*Directions for this task:* When you copy the data, keep every line exactly as written and skip the pictures.

*Record extracts:*
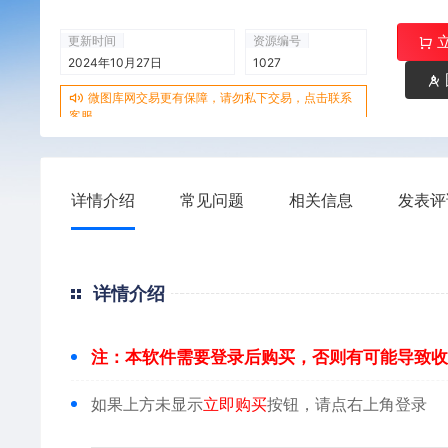
更新时间
资源编号
2024年10月27日
1027
微图库网交易更有保障，请勿私下交易，点击联系
客服
详情介绍
常见问题
相关信息
发表评
详情介绍
注：本软件需要登录后购买，否则有可能导致收
如果上方未显示
立即购买
按钮，请点右上角登录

*Output for this exercise:*
更新时间
资源编号
2024年10月27日
1027
微图库网交易更有保障，请勿私下交易，点击联系
客服
详情介绍
常见问题
相关信息
发表评
详情介绍
注：本软件需要登录后购买，否则有可能导致收
如果上方未显示
立即购买
按钮，请点右上角登录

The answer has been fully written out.